- Exercise
Read through the listing and copy every line that contains the word "základní".
Records provided Block Start
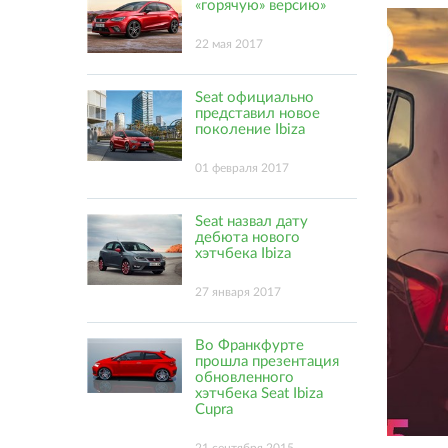
«горячую» версию»
22 мая 2017
Seat официально
представил новое
поколение Ibiza
01 февраля 2017
Seat назвал дату
дебюта нового
хэтчбека Ibiza
27 января 2017
Во Франкфурте
прошла презентация
обновленного
хэтчбека Seat Ibiza
Cupra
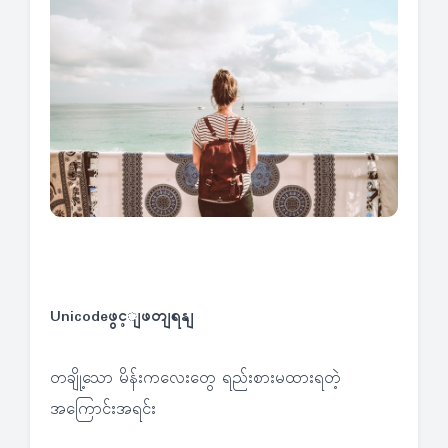
Unicodeဖွင့ျဖတျရနျ
တချို့သော မိန်းကလေးတွေ ရည်းစားမထားရတဲ့
အကြောင်းအရင်း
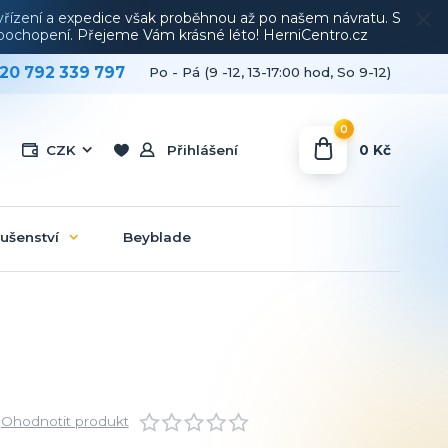
vyřízení a expedice však proběhnou až po našem návratu. S
a pochopení. Přejeme Vám krásné léto! HerniCentro.cz
20 792 339 797
Po - Pá (9 -12, 13-17:00 hod, So 9-12)
0
0 Kč
CZK
Přihlášení
lušenství
Beyblade
Ohodnotit produkt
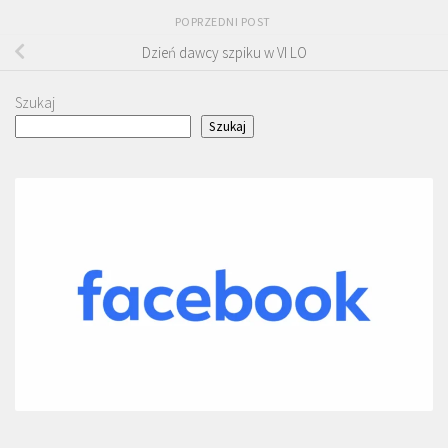
POPRZEDNI POST
Dzień dawcy szpiku w VI LO
Szukaj
Szukaj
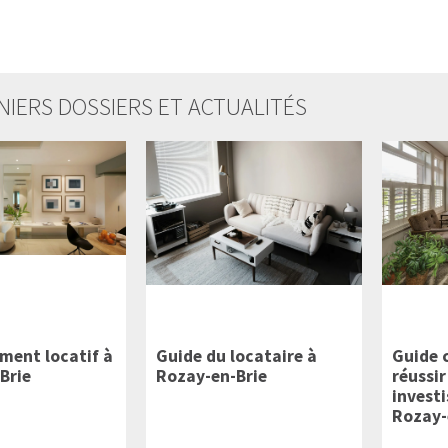
NIERS DOSSIERS ET ACTUALITÉS
ement locatif à
Guide du locataire à
Guide 
Brie
Rozay-en-Brie
réussir
invest
Rozay-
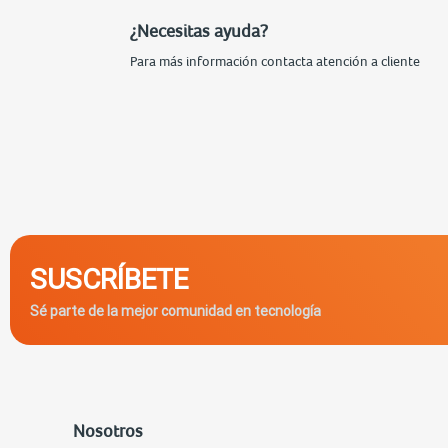
¿Necesitas ayuda?
Para más información contacta atención a cliente
SUSCRÍBETE
Sé parte de la mejor comunidad en tecnología
Nosotros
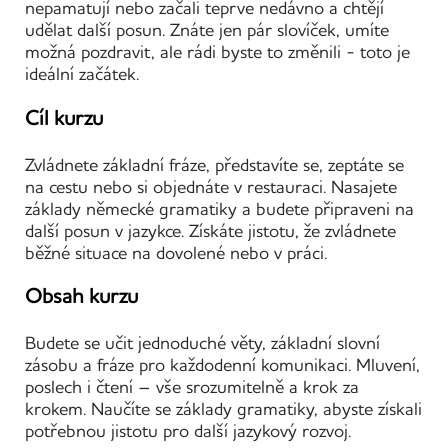
nepamatují nebo začali teprve nedávno a chtějí
udělat další posun. Znáte jen pár slovíček, umíte
možná pozdravit, ale rádi byste to změnili - toto je
ideální začátek.
Cíl kurzu
Zvládnete základní fráze, představíte se, zeptáte se
na cestu nebo si objednáte v restauraci. Nasajete
základy německé gramatiky a budete připraveni na
další posun v jazykce. Získáte jistotu, že zvládnete
běžné situace na dovolené nebo v práci.
Obsah kurzu
Budete se učit jednoduché věty, základní slovní
zásobu a fráze pro každodenní komunikaci. Mluvení,
poslech i čtení – vše srozumitelně a krok za
krokem. Naučíte se základy gramatiky, abyste získali
potřebnou jistotu pro další jazykový rozvoj.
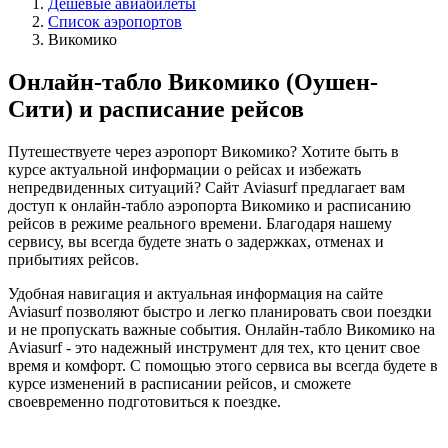
Дешёвые авиабилеты
Список аэропортов
Викомико
Онлайн-табло Викомико (Оушен-
Сити) и расписание рейсов
Путешествуете через аэропорт Викомико? Хотите быть в
курсе актуальной информации о рейсах и избежать
непредвиденных ситуаций? Сайт Aviasurf предлагает вам
доступ к онлайн-табло аэропорта Викомико и расписанию
рейсов в режиме реального времени. Благодаря нашему
сервису, вы всегда будете знать о задержках, отменах и
прибытиях рейсов.
Удобная навигация и актуальная информация на сайте
Aviasurf позволяют быстро и легко планировать свои поездки
и не пропускать важные события. Онлайн-табло Викомико на
Aviasurf - это надежный инструмент для тех, кто ценит свое
время и комфорт. С помощью этого сервиса вы всегда будете в
курсе изменений в расписании рейсов, и сможете
своевременно подготовиться к поездке.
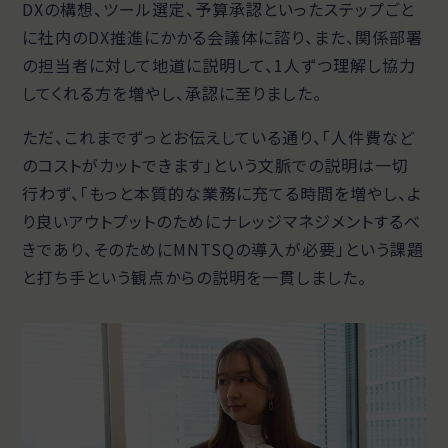
DXの構想、ツール選定、予算承認といったステップごと
に社内のDX推進にかかる会議体に諮り、また、関係部署
の担当者に対して地道に説明して、1人ずつ理解し協力
してくれる方を増やし、承認に至りました。
ただ、これまでずっとお伝えしている通り、「人件費など
のコストがカットできます」という文脈での説明は一切
行わず、「もっと本質的な業務に充てる時間を増やし、よ
り良いアウトプットのためにナレッジマネジメントするべ
きであり、そのためにMNTSQの導入が必要」という課題
と打ち手という観点からの説明を一貫しました。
Records provided Block End
- Expected output
Zvládnete základní fráze, představíte se, zeptáte se
Budete se učit jednoduché věty, základní slovní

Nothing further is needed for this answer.